Stored data:
=== Section Start ===

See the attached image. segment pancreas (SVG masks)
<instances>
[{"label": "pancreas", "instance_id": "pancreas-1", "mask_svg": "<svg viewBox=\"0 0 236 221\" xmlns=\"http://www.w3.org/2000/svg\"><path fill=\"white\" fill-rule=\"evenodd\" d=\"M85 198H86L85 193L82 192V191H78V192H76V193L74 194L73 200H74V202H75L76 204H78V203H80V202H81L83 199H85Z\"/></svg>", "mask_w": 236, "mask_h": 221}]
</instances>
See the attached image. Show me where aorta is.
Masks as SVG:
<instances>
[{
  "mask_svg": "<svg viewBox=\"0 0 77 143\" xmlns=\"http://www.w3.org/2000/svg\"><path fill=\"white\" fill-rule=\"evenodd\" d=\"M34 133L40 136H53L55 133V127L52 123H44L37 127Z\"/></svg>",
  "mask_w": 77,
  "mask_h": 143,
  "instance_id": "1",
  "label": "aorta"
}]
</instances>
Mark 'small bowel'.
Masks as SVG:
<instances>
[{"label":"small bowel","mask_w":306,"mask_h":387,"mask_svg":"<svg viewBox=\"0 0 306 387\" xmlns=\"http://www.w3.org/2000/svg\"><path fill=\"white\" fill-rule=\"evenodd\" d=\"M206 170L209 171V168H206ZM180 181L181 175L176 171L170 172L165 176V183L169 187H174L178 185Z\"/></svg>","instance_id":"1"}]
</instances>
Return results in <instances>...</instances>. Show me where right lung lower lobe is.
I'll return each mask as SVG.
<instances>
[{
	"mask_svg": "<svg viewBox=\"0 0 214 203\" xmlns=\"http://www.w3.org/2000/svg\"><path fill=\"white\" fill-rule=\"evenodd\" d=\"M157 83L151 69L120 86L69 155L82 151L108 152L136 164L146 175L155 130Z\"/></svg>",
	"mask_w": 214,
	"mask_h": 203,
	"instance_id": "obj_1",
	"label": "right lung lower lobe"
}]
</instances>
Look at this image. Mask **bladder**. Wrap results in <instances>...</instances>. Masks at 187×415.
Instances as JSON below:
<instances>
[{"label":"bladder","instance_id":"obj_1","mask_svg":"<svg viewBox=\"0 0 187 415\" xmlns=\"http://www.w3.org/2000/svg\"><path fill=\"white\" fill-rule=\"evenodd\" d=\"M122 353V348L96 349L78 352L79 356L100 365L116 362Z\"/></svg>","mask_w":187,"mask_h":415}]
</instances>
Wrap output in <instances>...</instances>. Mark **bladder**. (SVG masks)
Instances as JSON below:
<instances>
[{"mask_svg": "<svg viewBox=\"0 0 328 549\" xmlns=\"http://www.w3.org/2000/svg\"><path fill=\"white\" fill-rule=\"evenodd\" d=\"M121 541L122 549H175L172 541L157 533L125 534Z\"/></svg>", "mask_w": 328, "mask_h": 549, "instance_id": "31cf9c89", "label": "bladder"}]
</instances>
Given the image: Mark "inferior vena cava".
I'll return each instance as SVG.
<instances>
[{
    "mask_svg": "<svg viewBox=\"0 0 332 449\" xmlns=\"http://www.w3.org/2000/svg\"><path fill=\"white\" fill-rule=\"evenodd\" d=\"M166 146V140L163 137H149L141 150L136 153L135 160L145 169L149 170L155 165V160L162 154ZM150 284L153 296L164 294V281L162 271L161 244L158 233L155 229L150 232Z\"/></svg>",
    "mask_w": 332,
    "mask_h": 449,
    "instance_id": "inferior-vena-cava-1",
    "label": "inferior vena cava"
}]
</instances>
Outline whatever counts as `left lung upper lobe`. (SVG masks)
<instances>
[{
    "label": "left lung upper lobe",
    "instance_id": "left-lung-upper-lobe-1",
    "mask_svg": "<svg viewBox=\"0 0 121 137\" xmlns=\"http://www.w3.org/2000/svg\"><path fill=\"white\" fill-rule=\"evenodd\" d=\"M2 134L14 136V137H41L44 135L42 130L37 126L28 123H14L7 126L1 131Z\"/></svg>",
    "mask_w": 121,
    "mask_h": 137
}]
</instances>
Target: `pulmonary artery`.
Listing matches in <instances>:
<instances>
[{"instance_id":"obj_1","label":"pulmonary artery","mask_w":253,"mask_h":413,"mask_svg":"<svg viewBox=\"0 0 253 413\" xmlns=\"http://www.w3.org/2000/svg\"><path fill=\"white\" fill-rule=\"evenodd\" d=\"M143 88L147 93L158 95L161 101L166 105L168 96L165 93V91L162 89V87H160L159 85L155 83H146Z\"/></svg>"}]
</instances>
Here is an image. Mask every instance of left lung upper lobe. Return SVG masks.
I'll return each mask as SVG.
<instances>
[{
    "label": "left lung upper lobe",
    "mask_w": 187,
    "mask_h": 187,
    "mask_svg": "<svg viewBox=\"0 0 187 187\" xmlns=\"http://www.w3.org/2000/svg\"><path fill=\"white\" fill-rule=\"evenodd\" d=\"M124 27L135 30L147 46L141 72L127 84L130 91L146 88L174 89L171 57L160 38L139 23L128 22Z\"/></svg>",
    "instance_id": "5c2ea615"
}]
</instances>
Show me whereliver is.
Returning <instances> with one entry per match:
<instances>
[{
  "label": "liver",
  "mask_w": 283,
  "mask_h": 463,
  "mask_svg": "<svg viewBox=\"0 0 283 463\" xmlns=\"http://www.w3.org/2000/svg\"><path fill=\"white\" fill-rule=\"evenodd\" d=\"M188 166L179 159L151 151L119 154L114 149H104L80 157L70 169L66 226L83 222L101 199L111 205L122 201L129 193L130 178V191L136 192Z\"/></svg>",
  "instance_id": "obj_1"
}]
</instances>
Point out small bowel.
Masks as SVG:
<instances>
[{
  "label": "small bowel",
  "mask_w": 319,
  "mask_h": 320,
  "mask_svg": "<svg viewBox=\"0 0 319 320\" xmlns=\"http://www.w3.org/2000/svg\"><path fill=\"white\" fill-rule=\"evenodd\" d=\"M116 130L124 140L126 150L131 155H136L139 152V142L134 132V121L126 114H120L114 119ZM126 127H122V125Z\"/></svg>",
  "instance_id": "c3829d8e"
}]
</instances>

=== Section End ===

WHAT IS BEING ASKED = Would you count the lines in the data that contain the word "Mark" and state only the number?

ANSWER TO THE EXERCISE = 3